Banking-as-a-service startup Solid (previously referred to as Sensible) has filed for Chapter 11 chapter safety, in accordance with documents filed in america Chapter Court docket for the District of Delaware on April 7.
Based in 2018, the fintech firm had raised a complete of practically $81 million in funding from traders reminiscent of FTV Capital and Headline. Solid was valued at $330 million as of August 2022, in accordance with PitchBook, when it introduced a $63 million Series B round of funding led by FTV.
Palo Alto-based Strong labored with fintech and vertical SaaS corporations and provided banking, funds, playing cards and cryptocurrency merchandise by way of easy-to-integrate APIs. The corporate touted itself as “the AWS of fintech” and claimed in August 2022 that it had grown 10x in income, doubled its clients to 100 and have become worthwhile.
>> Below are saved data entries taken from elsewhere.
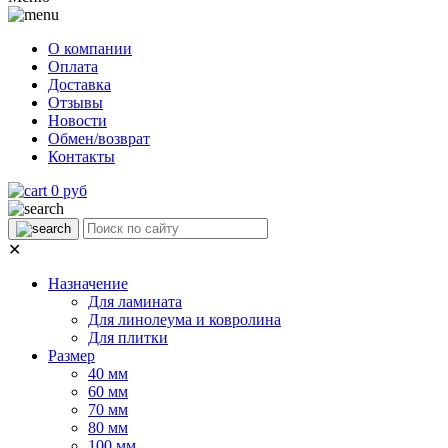
О компании
Оплата
Доставка
Отзывы
Новости
Обмен/возврат
Контакты
0 руб
✕
Назначение
Для ламината
Для линолеума и ковролина
Для плитки
Размер
40 мм
60 мм
70 мм
80 мм
100 мм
It’s now within the technique of attempting to restructure or promote itself, in accordance with the paperwork.
“After contemplating all choices, we’ve determined {that a} voluntary Chapter 11 restructuring is the very best course,” co-founder Arjun Thyagarajan informed TechCrunch. “We’re optimistic that the court-supervised sale course of will appeal to the best purchaser, resulting in a constructive end result for the corporate, clients, and shareholders. Strong intends to proceed working its enterprise within the odd course by this course of.”
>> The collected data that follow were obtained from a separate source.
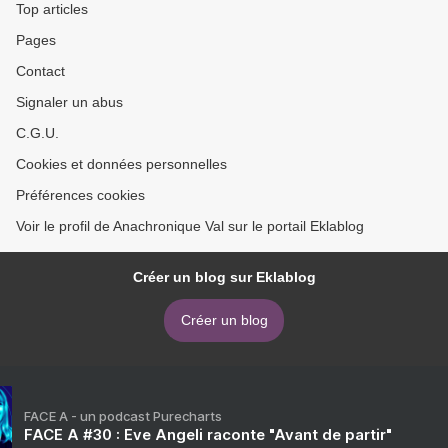
Top articles
Pages
Contact
Signaler un abus
C.G.U.
Cookies et données personnelles
Préférences cookies
Voir le profil de Anachronique Val sur le portail Eklablog
Créer un blog sur Eklablog
Créer un blog
FACE A - un podcast Purecharts
FACE A #30 : Eve Angeli raconte "Avant de partir"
Strong had not been capable of increase extra capital since its final funding spherical and “confronted important and expensive litigation,” in accordance with the chapter filings.
In 2023, Strong was the goal of a lawsuit filed by Series B investor FTV Capital, which was making an attempt to get its $61 million funding again.
FTV Capital’s go well with claimed, amongst different issues, that Strong co-founders Thyagarajan and Raghav Lal “lied to FTV regarding the firm’s revenues, buyer churn, and enterprise usually and additional deceived FTV.” The agency additionally requested for Thyagarajan and Lal to resign.
The startup’s co-founders pushed again, submitting a countersuit towards FTV and its associate Robert Anderson. In it, they described FTV as “an aggressive personal fairness agency,” and claimed that “the second its funding was now not worthwhile, [the firm was] resorting to made-up claims of fraud, threats and strong-armed ways to attempt to get its a refund.”
In response to the chapter submitting, the FTV litigation was dismissed in April of 2024 “with prejudice underneath a settlement reached by the events.”
As of the petition date, Strong stated its capital construction consisted of unsecured commerce debt totaling roughly $760,000 with “a restricted quantity of present income” and roughly $7 million in money readily available with roughly $2 million of that held in non-liquid reserve accounts. It claims to now solely have three staff.
The corporate has filed for chapter underneath subchapter V, which imposes shorter deadlines for submitting reorganization plans and permits for better flexibility in negotiating restructuring plans with collectors.
Strong shouldn’t be the primary BaaS startup to file for chapter. Final April, Synapse famously filed for Chapter 11, hoping to promote its property in a $9.7 million hearth sale to a different fintech, TabaPay. However TabaPay walked.
One factor each startups had in widespread? Evolve Financial institution & Belief was a associate financial institution. Notably, one other fintech — Mercury — just lately declared that it ended its relationship with Evolve.
Fintech Enterprise Weekly’s Jason Mikula and RK | Consultants posted in regards to the chapter on X. In response to Mikula, Strong’s 20 largest unsecured collectors embrace Amazon (AWS), regulatory consulting store FS Vector, Visa, Plaid, Trulioo, Spade, and quite a few legislation companies.
TechCrunch reached out to FTV for remark however had not heard again on the time of writing.